**Task to complete**
The answer should hold only the lines from the one containing "wordt automatisch" through the one containing "Ingen passende data f" in the entries below, copied exactly, without pictures.

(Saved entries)
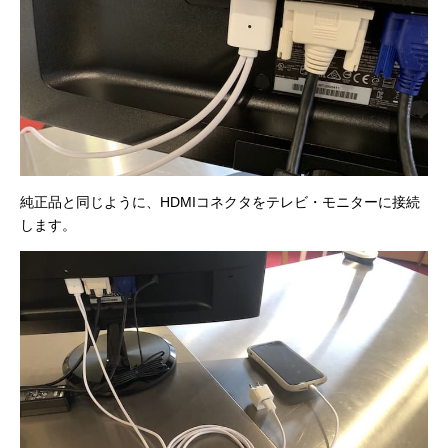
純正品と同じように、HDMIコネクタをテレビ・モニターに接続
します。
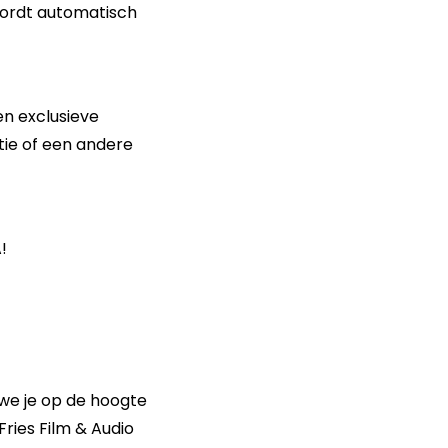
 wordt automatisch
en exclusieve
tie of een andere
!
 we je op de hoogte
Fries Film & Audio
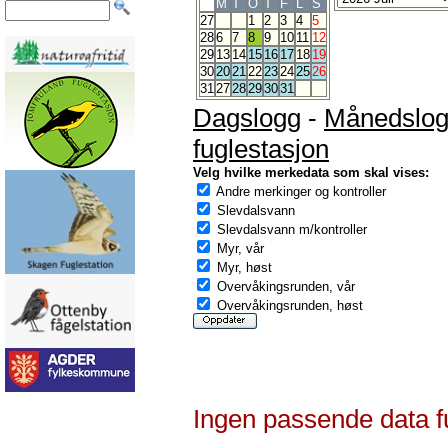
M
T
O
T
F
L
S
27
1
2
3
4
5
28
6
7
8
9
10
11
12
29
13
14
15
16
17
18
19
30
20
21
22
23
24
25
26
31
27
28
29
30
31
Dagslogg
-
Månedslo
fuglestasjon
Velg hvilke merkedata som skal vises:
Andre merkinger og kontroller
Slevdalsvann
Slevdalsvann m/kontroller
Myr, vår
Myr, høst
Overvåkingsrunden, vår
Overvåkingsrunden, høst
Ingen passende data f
==
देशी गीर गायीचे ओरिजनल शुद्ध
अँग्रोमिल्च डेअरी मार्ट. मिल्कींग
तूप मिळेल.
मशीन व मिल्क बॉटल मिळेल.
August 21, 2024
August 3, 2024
...
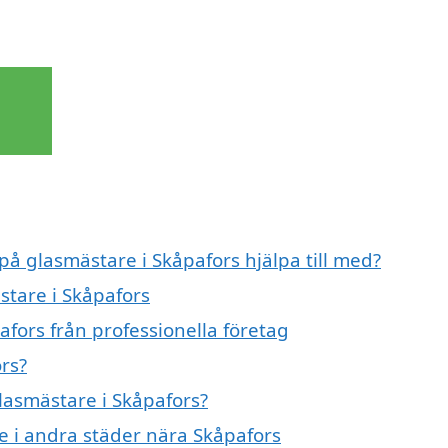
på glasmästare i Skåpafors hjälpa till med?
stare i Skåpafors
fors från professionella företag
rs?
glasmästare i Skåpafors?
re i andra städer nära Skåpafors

**Exercise solution**
 wordt automatisch
en exclusieve
tie of een andere
!
 we je op de hoogte
Fries Film & Audio
M
T
O
T
F
L
S
27
1
2
3
4
5
28
6
7
8
9
10
11
12
29
13
14
15
16
17
18
19
30
20
21
22
23
24
25
26
31
27
28
29
30
31
Dagslogg
-
Månedslo
fuglestasjon
Velg hvilke merkedata som skal vises:
Andre merkinger og kontroller
Slevdalsvann
Slevdalsvann m/kontroller
Myr, vår
Myr, høst
Overvåkingsrunden, vår
Overvåkingsrunden, høst
Ingen passende data f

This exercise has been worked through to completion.